There was a pile of supplies waiting for them when they arrived. "From the SGC, sir," Warren said. "Dr. Rothman sent along a present for you, Jackson."
Daniel followed his flashlight to an ancient world history book and a pile of folders.
"Looks like homework to me," Griff said, smirking from where he was setting up a tent.
"I think it is," Daniel replied ruefully, peeling off a note on top with the words 'Happy winter solstice, geek' scrawled hurriedly on it. He sifted through the papers to find that they were a mix of unfinished translations, samples of practice text from ancient Earth languages he was still learning, and copies of articles from an archaeology journal.

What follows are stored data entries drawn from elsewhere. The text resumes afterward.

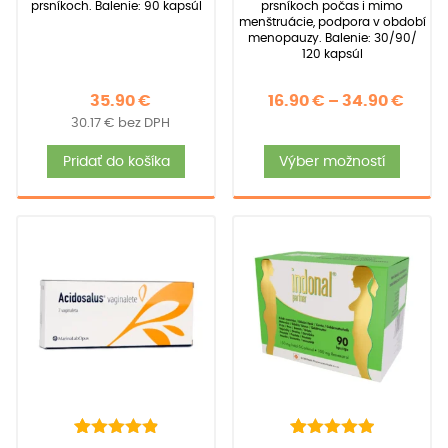
prsníkoch. Balenie: 90 kapsúl
prsníkoch počas i mimo
menštruácie, podpora v období
menopauzy. Balenie: 30/90/
120 kapsúl
Price
35.90
€
16.90
€
–
34.90
€
30.17
€
bez DPH
rang
Tent
16.90
Pridať do košíka
Výber možností
produ
thro
má
34.90
viace
varia
Možno
si
môže
vybra
na
strán
produ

Ferretti watched him look through the small pile. "I don't know about you boys, but when I was in high school, I didn't have to learn about...what's that article say? 'Cultural cross-pollination through Naqada I: a review of the evidence.' Jesus," he laughed. "Don't envy you, Daniel. Dr. Rothman's a harsh taskmaster."
"I bet he's bored and just sitting there thinking up things to do, since he's going to be stuck on base now," Daniel explained, picking up the article and squinting at it.
The corresponding author was listed as Jackson, M., and a quick glance at the rest of them revealed the same or Ballard, C.L., several with them both as co-authors. One was even by Ballard, N.S., from Ancient Mesoamerica--something about skulls carved out of crystal, with a note scribbled in the margin that said, 'This one is a little special; some of the sections are more solid than others. Write up a summary, and include your own analysis of the conclusions drawn.'
Maybe it was a Christmas present after all. Well, partly, anyway--the history book was definitely an unsubtle hint to keep studying, and the translations were part of a backlog of work they had all been struggling with lately.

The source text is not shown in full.